Historians generally trace the roots of this decay to 1919, when Congress prevented the United States from entering the League of Nations — this despite the fact that the organization was the brainchild of American President Woodrow Wilson.
Britain and France deserve the blame for the disastrous Versailles Treaty that ended World War I, and for sitting on their hands as Hitler used resentment of the treaty to plot his evil. But America’s absence from the debate was an act of the Senate, or, more accurately, a failure to act.
And it only got worse. Consider these statements from leading Republican senators on the eve of World War II as they criticized Franklin Roosevelt for trying to aid Britain’s war against Hitler.

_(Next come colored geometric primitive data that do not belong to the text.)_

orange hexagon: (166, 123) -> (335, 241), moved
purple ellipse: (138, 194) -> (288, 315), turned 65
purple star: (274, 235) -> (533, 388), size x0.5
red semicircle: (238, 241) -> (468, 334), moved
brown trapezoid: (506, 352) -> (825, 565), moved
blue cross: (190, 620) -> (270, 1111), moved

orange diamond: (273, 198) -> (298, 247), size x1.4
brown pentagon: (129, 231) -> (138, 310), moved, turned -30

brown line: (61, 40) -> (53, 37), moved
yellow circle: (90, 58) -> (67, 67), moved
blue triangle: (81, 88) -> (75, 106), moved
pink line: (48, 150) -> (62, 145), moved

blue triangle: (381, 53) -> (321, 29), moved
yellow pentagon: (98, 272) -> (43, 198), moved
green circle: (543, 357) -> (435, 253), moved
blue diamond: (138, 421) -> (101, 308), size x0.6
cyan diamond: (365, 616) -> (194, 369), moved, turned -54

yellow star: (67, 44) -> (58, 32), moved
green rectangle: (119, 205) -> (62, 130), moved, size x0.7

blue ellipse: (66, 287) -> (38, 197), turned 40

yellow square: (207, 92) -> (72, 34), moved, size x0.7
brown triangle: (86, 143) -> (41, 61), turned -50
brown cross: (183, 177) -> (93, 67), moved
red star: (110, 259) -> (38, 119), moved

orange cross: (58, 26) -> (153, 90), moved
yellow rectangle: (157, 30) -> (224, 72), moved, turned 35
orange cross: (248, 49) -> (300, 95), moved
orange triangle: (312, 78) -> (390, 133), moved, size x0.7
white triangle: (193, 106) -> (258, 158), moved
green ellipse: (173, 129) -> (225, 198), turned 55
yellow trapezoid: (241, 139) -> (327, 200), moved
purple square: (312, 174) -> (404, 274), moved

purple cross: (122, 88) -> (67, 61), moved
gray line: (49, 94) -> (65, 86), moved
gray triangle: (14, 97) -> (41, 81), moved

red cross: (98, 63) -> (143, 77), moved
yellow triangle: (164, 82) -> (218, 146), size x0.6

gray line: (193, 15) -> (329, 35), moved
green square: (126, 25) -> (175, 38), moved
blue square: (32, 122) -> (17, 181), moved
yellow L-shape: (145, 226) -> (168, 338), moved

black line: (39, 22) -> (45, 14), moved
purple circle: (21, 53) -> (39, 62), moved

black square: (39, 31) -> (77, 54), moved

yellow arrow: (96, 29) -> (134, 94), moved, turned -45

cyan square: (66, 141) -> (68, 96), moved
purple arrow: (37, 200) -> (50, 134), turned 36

1940: “The president confuses the defense of Britain with the defense of the United States.” - Sen. Robert Taft, R-Ohio.
1941: “There is no reason why we should not have peaceful relations with the rest of the world if we cease playing the role of Meddlesome Mattie.” - Sen. Arthur Kapper, R-Kansas.
The Senate never has recovered from the disgrace of those years. Presidents after Roosevelt, with some justification, moved quickly to write the Senate out of the script of foreign policy. From the Korean War onward, no president ever has asked Congress for anything more than political cover for launching a new war. Does anyone believe the Vietnam War would have been averted if Johnson lost the Tonkin Gulf vote? Would the Gulf War have been halted if Democratic opponents had prevailed in the 1990 vote? Not likely.
George W. Bush may or may not ultimately send American troops into Iraq again. This much is certain, though: Whatever he decides, he will do without the “advice” or “consent” of the Senate, and that seems to suit the Senate just fine.